Boko Haram, who has claimed responsibility for the COCIN church bombing and much of the other violence in the north, attack Christians and Muslims alike. The church attacks make the most news, but the Kano mosque attack on 24 February follows other attacks on mosques and Muslim religious leaders in Borno. [This UN publication, published 20 January 2012, gives a partial timeline of Boko Haram attacks.] The police attacked are from both faiths.
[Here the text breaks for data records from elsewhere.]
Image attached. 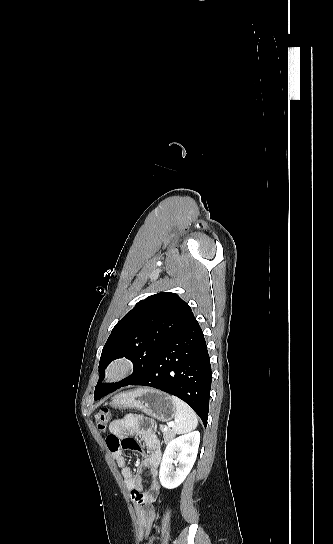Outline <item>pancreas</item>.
<instances>
[{
	"mask_svg": "<svg viewBox=\"0 0 333 544\" xmlns=\"http://www.w3.org/2000/svg\"><path fill=\"white\" fill-rule=\"evenodd\" d=\"M174 436L173 432L171 430H166V431H163V437H164V441L165 442H168L170 439H172Z\"/></svg>",
	"mask_w": 333,
	"mask_h": 544,
	"instance_id": "cf45deb5",
	"label": "pancreas"
}]
</instances>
What worries me is that Boko Haram seems to have become an umbrella under which all manner of violence can be excused, whether it is claimed by them, blamed on them, or in retaliation for what they’ve done. In a bizaare twist, papers (see Tribune ) reported that several church members in Bauchi were caught with explosives trying to attack a ‘rival’ COCIN church the same Sunday. The COCIN president denied it. And such a story does seem suspicious coming as it did on the same day as the Jos attack on COCIN headquarters. [The story has since been confirmed]. But it does illustrate how Boko Haram seems to have become a cover for any other evil plans anyone may have.
All, I can do is to repeat what I keep saying, so that I grow tired of speaking, so that I resent having to keep writing about violence when I would much rather write about film and literature: the only way to defeat this evil is to band together, Christians and Muslims, and refuse to let Boko Haram succeed in making us violent in turn. The words of Martin Luther King Jr., from Where Do We Go from Here: Chaos or Community are worth repeating: “The ultimate weakness of violence is that it is a descending spiral, begetting the very thing it seeks to destroy. […] Returning violence for violence multiplies violence, adding deeper darkness to a night already devoid of stars. Darkness cannot drive out darkness: only light can do that. Hate cannot drive out hate: only love can do that.”